In his youth, Kvol lived in the Evermoors, among several other Lizardfolk like himself, and for the most part had led most of his life quite directionless, never sure what he was going to do or where he was going to go. When a black dragon named Sha’douse attacked the lizard folk village with the intent to make the Evermoors its new home, Kvol – like the others of his village fought for their homeland. Kvol remembered all of them charging the Black Dragon – and the last thing he’d remembered was the Black Dragon rearing back, its mouth bubbling with acid.
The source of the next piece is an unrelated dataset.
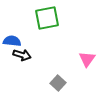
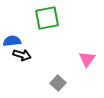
blue semicircle: rotated 12 degrees counterclockwise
Much to Kvol’s surprise, he was still alive when he regained consciousness. Yet somehow he’d found himself in the middle of Lurkwood. Fleeing from Ettins and giants, and confused as to what had happened, Kvol had finally managed to come out just north of Xantharl's Keep. Fleeing to the north – Kvol heard a woman’s voice beckoning to him.
It’d been that voice that led him to the long forgotten ruins of the castle in the face of the wall, pounded by the chilling winds from the Reghed Glacier. As Kvol made his way around inside the ruins of the castle, he saw raven symbols everywhere – and eventually found the ruins of the chapel, where Kvol finally slept peacefully. There he had a vision of a large raven landing next to him and taking the form of a human female. She’d touched his head and mentioned how he’d endured so much pain and misery and fear – just what she had wanted.
When Kvol awoke the next morning, there, leaning against the shattered pillar of the chapel was a beaten breastplate and shield that bore the symbol of the Raven Queen herself – a raven’s head, in profile, facing left. He donned the armor and equipped the shield and realized it’d been his duty to come here and protect this castle… He felt it in his heart, and his very soul, that the cold, biting winds brought the physical pain similar to the pain of the memories that echoed and screamed in the Raven Queen’s own castle in the Shadowfell – and that one day, she would return here perhaps – and it was up to Kvol to ensure that it remained protected.